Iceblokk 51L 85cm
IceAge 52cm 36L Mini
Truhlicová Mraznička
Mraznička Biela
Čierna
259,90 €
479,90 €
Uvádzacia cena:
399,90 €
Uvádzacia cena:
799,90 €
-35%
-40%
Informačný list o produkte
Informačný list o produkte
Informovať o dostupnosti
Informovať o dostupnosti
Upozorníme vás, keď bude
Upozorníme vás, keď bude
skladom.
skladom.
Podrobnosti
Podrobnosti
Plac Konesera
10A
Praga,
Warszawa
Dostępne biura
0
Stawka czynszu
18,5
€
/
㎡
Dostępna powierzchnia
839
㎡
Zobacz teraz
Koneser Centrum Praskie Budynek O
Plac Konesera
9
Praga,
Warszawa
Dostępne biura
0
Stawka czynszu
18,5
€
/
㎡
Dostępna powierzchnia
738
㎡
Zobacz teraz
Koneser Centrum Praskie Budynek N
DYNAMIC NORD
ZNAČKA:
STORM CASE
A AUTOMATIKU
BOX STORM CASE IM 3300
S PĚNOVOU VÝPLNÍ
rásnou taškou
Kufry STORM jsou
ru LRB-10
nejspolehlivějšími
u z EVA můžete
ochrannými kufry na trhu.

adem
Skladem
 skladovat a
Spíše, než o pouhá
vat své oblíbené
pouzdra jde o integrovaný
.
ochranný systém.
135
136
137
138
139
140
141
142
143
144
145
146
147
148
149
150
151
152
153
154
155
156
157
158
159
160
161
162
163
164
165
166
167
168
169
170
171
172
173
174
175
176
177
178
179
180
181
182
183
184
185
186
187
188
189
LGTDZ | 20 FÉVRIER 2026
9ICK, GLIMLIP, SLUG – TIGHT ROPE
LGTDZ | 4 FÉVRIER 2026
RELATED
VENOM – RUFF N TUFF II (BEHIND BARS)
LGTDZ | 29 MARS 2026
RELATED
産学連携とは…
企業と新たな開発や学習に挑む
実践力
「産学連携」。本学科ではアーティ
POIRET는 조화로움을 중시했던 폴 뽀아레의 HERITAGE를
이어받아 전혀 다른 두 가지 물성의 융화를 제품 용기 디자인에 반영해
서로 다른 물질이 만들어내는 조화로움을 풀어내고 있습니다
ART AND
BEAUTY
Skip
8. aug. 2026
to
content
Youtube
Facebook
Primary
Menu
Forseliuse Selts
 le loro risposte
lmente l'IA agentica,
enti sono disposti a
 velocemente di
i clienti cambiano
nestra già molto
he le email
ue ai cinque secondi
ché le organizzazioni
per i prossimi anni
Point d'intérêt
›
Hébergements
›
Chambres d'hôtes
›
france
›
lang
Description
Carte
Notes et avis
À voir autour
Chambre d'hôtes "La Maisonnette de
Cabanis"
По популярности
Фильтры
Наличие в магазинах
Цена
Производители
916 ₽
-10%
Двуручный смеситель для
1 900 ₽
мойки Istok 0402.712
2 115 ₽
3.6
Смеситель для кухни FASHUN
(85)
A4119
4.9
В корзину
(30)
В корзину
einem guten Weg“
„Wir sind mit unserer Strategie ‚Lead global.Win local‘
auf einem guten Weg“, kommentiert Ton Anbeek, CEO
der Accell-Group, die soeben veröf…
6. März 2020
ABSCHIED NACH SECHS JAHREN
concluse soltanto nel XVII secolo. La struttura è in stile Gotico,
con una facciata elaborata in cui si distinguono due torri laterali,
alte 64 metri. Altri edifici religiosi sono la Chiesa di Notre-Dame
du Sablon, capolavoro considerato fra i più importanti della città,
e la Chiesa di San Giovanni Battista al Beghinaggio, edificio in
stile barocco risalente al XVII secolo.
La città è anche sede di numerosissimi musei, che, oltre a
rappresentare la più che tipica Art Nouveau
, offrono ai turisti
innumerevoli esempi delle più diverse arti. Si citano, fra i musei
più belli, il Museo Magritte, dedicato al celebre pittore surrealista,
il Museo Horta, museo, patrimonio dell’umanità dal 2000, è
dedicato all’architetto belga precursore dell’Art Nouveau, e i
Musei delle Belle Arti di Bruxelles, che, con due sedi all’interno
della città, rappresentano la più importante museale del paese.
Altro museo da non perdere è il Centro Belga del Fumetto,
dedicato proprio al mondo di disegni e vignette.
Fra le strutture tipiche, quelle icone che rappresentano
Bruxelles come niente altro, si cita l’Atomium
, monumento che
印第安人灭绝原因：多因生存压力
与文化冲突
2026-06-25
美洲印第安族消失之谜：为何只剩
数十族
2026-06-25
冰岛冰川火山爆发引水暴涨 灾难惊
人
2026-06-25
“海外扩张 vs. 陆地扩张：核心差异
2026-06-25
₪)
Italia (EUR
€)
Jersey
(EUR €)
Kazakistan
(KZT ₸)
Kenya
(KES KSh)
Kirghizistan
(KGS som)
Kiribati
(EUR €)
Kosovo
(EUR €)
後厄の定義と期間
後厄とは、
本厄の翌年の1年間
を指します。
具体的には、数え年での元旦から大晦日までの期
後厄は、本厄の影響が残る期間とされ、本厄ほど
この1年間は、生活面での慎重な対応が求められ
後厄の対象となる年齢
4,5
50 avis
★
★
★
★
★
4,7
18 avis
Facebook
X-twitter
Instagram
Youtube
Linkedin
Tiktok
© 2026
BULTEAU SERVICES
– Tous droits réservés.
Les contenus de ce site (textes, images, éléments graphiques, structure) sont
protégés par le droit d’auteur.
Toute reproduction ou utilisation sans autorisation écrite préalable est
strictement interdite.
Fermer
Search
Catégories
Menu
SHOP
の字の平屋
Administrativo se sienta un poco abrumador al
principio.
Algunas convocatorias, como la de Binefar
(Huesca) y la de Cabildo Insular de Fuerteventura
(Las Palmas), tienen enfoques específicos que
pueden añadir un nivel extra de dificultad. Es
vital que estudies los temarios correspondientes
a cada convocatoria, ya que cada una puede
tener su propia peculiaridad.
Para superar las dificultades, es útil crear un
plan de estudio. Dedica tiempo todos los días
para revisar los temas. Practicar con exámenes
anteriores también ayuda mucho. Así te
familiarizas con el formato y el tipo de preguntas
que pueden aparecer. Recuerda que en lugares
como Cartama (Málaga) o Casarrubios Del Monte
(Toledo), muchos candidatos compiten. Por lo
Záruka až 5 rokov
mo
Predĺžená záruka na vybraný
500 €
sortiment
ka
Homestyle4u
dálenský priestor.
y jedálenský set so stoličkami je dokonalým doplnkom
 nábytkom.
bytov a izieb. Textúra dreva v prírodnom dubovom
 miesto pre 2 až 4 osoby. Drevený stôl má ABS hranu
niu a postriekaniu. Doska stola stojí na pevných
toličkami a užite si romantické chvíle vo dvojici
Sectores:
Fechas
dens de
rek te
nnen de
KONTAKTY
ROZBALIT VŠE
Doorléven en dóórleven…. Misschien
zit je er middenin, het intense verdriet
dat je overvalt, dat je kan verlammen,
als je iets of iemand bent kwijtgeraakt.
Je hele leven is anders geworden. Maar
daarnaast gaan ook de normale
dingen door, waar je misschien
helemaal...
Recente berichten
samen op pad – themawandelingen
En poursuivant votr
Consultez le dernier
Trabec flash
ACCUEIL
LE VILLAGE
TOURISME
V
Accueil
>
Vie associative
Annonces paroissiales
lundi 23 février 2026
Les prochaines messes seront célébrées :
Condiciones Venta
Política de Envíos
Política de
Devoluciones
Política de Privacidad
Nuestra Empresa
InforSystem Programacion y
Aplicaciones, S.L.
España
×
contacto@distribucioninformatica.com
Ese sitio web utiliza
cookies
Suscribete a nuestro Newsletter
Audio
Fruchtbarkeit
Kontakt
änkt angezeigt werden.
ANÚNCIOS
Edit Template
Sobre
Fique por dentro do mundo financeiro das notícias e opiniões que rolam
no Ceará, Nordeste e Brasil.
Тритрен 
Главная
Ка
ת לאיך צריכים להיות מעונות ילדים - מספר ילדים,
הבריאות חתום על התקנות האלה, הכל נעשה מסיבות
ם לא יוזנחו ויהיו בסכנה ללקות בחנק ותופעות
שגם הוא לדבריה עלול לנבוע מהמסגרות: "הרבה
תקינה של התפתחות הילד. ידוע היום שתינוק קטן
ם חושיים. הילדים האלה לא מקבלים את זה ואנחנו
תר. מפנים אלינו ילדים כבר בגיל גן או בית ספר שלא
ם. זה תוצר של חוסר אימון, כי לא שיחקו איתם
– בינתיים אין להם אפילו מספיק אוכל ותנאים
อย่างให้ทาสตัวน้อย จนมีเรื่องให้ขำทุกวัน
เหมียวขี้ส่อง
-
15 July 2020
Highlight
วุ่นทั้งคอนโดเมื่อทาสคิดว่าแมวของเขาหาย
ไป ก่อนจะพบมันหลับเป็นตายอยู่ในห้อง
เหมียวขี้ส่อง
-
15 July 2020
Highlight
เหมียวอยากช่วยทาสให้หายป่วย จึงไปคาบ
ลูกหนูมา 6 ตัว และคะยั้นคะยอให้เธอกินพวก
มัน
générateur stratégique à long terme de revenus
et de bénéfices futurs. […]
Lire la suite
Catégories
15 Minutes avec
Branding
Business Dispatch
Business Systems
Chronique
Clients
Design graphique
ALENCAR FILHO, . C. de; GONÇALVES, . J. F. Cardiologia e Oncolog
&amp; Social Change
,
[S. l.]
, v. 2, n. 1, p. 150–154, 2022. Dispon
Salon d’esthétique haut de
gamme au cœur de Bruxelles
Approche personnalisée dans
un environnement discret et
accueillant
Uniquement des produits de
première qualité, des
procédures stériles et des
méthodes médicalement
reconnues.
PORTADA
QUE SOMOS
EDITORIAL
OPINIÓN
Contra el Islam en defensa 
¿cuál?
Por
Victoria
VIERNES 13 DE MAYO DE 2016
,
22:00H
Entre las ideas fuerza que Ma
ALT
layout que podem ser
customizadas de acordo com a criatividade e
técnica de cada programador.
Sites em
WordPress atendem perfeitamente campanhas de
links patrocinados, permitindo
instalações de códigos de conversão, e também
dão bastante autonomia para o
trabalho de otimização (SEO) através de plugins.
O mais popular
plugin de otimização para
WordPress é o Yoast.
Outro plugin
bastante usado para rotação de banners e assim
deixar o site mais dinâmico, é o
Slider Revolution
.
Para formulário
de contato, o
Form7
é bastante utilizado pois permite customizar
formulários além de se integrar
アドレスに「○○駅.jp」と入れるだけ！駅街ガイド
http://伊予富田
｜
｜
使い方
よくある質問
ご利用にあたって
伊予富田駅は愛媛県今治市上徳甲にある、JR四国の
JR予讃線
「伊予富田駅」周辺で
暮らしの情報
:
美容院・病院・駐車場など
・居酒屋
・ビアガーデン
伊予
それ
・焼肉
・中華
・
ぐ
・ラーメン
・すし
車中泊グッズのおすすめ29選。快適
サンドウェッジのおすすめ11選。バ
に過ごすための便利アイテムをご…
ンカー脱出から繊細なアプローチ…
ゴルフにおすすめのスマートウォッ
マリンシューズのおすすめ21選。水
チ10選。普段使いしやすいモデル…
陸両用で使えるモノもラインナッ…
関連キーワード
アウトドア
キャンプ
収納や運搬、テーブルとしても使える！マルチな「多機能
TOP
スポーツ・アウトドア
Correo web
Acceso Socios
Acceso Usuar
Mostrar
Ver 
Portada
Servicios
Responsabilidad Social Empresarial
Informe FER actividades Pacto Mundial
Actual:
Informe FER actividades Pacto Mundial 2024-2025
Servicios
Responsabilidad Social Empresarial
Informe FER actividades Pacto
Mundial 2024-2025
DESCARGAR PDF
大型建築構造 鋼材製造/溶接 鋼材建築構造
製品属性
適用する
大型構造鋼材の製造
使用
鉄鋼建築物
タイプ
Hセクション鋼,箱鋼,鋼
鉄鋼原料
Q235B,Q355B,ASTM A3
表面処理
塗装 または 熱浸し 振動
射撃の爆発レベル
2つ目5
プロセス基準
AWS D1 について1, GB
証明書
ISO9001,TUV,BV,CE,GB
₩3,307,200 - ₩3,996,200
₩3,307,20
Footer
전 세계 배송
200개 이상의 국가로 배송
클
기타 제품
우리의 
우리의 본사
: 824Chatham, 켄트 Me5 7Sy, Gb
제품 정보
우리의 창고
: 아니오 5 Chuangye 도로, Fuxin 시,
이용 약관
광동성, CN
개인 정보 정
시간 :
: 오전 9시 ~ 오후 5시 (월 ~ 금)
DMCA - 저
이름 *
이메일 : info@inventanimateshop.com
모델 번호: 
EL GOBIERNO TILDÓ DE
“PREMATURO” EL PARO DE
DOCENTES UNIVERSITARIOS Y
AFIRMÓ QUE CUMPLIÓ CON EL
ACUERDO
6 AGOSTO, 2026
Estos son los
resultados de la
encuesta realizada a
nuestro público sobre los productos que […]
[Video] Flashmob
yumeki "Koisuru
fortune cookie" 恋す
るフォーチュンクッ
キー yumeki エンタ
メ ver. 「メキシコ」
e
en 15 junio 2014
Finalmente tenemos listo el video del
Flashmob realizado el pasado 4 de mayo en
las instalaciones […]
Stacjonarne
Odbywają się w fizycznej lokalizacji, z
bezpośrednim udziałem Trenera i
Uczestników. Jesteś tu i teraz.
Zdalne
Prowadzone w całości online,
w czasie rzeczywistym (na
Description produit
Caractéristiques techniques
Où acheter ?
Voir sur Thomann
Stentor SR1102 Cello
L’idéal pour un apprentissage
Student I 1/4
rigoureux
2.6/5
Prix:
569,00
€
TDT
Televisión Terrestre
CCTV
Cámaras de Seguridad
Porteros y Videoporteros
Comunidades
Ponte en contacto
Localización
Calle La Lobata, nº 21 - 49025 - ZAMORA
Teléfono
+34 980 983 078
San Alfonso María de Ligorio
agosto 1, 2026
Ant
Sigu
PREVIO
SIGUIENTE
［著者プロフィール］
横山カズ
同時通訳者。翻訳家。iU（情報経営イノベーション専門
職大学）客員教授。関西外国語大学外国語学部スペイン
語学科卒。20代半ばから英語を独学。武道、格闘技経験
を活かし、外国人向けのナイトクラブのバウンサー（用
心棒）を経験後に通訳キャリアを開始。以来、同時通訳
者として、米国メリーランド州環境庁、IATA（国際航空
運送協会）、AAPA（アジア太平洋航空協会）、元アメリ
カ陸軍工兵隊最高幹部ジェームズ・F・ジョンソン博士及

○ ○ ○ ○ ○ ○ ○

EXERCISE GOAL —
Single out each line of the records above with the string "Pacto" in it, and copy it.

TASK ANSWER —
Informe FER actividades Pacto Mundial
Informe FER actividades Pacto Mundial 2024-2025
Informe FER actividades Pacto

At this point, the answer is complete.